● Problem details:
From the listing below, count the lines that contain the string "цена", then state only that number.

○ ○ ○ ○ ○ ○ ○

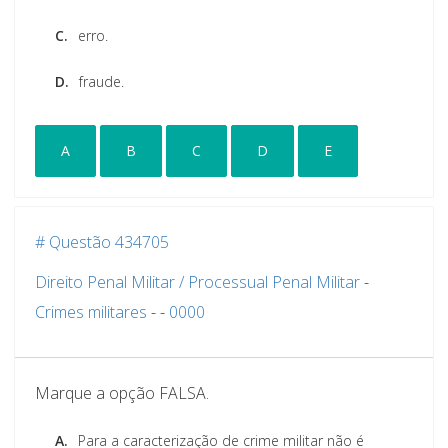
C.
erro.
D.
fraude.
A
B
C
D
E
# Questão 434705
Direito Penal Militar / Processual Penal Militar
-
Crimes militares
-
-
0000
Marque a opção FALSA.
A.
Para a caracterização de crime militar não é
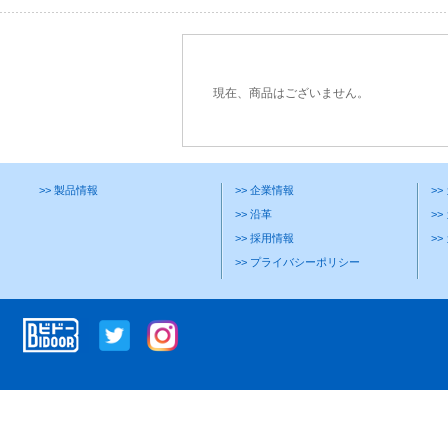
現在、商品はございません。
>> 製品情報
>> 企業情報
>
>> 沿革
>>
>> 採用情報
>
>> プライバシーポリシー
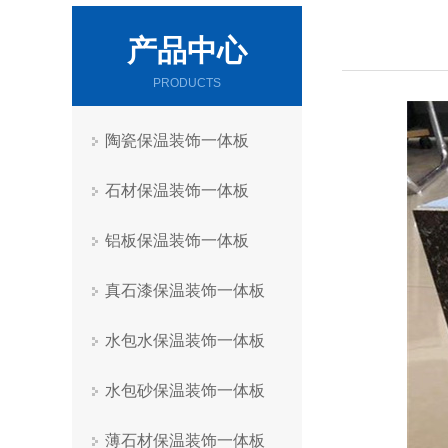
产品中心
PRODUCTS
陶瓷保温装饰一体板
石材保温装饰一体板
铝板保温装饰一体板
真石漆保温装饰一体板
水包水保温装饰一体板
水包砂保温装饰一体板
薄石材保温装饰一体板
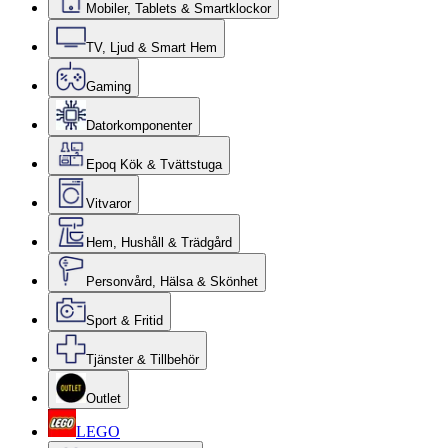
Mobiler, Tablets & Smartklockor
TV, Ljud & Smart Hem
Gaming
Datorkomponenter
Epoq Kök & Tvättstuga
Vitvaror
Hem, Hushåll & Trädgård
Personvård, Hälsa & Skönhet
Sport & Fritid
Tjänster & Tillbehör
Outlet
LEGO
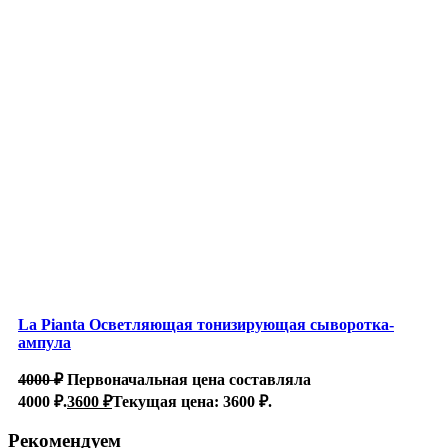
La Pianta Осветляющая тонизирующая сыворотка-
ампула
4000
₽
Первоначальная цена составляла
4000 ₽.
3600
₽
Текущая цена: 3600 ₽.
Рекомендуем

○ ○ ○ ○ ○ ○ ○

● Response:
2